Bretagne,(bretan) Fransa'nın 26 bölgesinden biri. Paris'te hatiri sayilir oranda Breton nufus var, hatta Montparnasse bolgesi yogun yerleşim bölgeleri. Christine de Breton ve bizi gecen sene buradaki festivallerine goturmustu, meshur geleneksel kiyafetleri ve muzikleriyle ilk geldigimiz sıralar tanismistik. La Mère Poulard biskuvilerinin, tereyagli karamel sekerlemelerinin ve kreplerinin meshur oldugunu da ondan ogrendik. O tarafa gidecegimizi duyunca da tabiki tavsiyelerde bulundu, haritasini acip nerde ne kadar vakit gecirmek iyi olur; nerede ne yenir nereden ne alinir soyledi, rehber kitabini da verdi. Ama bizim sure yine yetmedi.
Dinan
Gece Dinan'da kaldik (Hotel Le Challonge'da; çok merkezi, güzel bir otel) Yine cok sevimli bir kucuk kasaba, tek kotu yani aksam 7 de dukkanlarin kapanmasi, neyse ki paskalya diye pazar gunu acikti. Les 3 Lunes adli restoranda harika degisik yemekler yedik. Ozan tatlı olarak karışık tabak istedi ve goruntusu bile bizi tatmin etmeye yetti.
Dinan
Dinard
Varlikli fransizlarin evlerinin bulundugu, şık bir sahil şehri.
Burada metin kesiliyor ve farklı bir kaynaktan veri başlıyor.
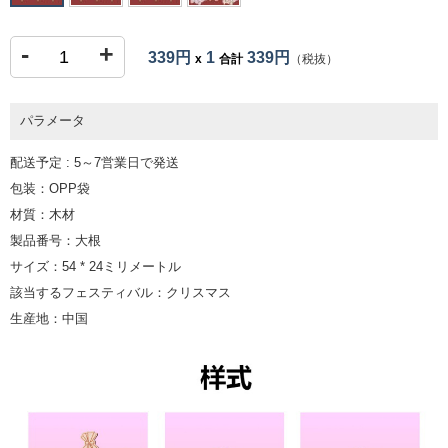
-
+
339円
1
339円
x
合計
（税抜）
パラメータ
配送予定 : 5～7営業日で発送
包装：OPP袋
材質：木材
製品番号：大根
サイズ：54 * 24ミリメートル
該当するフェスティバル：クリスマス
生産地：中国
Kıyaslamayı çok severim şehirleri. Nereye gitsem burası Ankara gibi, burası aynı Mengen, burası Altınoluğu hatırlattı bana gibi benzetmeleri yapmasam olmaz. Burası da bana Buyuk Ada'yı anımsattı. Bir iki beden buyugu diyebiliriz. Sahil şeridi boyunca spor yapan pek cok insana rastladik, nasil bu kadar iradeli olabiliyorlar anlamiyorum, hava soguk yagmurlu sabahin köru ve kosuyorlar, cocuklari da sortlariyla sahilde oyun oynuyorlardi, biz mont ve botlarla usurken...
Son olarak St Malo'ya ugradik, Bretanya'ya gitmişken deniz urunu yemeden gelemezdik, gerçi herkes istridyeyi Cancale'da yemeyi onermisti ama zaten cok yakin sehirler ve Cancale istridyesi satiliyordu orada da. Bol bol taze istridye yedik, diğer deniz ürünlerini de tabi. Üstune tatli olarak Le Tournesol krepçisinde kreplerimizi de yedik. Seçtiğim Salideau krebi çok güzeldi, dondurmalı elmalı karamel soslu, gideceklere tavsiye ederim.
Saatlerce deniz konseptli dekorasyon esyalari satan dukkanlardan cikamadik, rolleri değiştik bu defa Ozanla; dükkandan zor çıkardım. Pusulalar, deniz fenerleri, saatler ve pek çok çeşit deniz temalı aksesuarların arasından sonunda bir maket tekne aldi.
Beni bu St Malo gezisi hiç kesmedi, daha çarşıya ayak basar basmaz buraya tekrar gelicem demeye başladım, bir kaç saat yetmez en az 1 gün kalmak lazım.